In the records below, find each line that holds "eine" and return it.

### [DATA SHOWN]
BEGIN

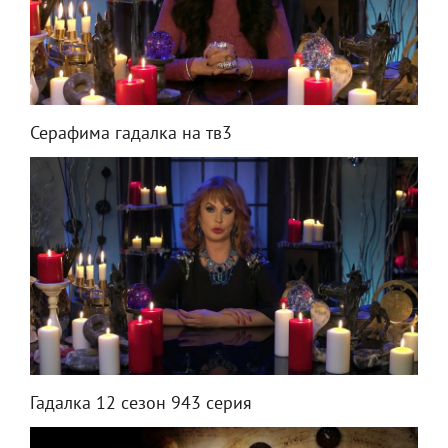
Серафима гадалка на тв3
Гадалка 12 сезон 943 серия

END
BEGIN

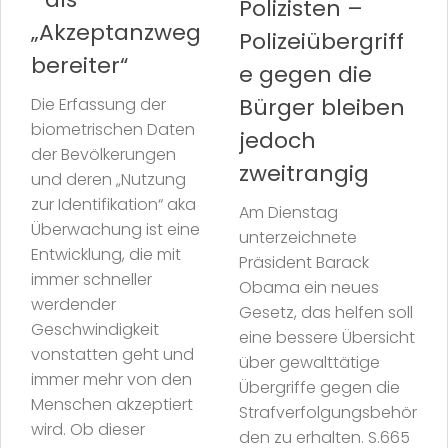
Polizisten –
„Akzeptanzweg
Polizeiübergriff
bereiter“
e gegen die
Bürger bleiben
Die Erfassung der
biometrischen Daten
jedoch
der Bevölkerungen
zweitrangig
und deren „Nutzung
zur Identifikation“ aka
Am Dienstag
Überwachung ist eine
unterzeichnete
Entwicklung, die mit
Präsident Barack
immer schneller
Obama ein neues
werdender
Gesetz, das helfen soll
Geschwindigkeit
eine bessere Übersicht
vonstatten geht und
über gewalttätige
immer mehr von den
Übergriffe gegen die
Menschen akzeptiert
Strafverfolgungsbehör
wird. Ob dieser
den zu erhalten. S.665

END
BEGIN

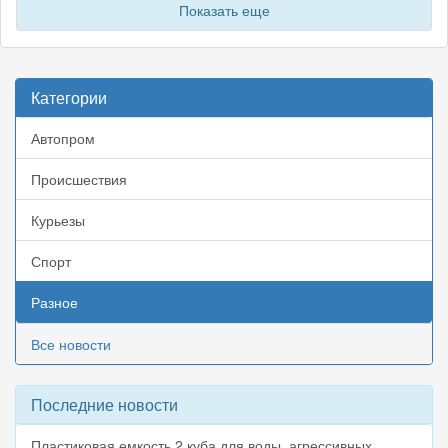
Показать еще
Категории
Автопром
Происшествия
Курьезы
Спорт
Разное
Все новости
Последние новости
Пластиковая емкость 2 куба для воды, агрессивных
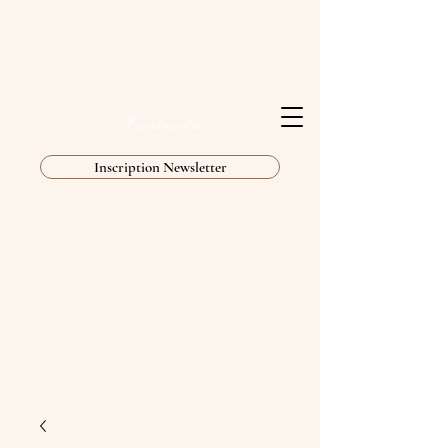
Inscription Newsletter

END

### [SOLUTION TO THIS EXERCISE]
Überwachung ist eine
eine bessere Übersicht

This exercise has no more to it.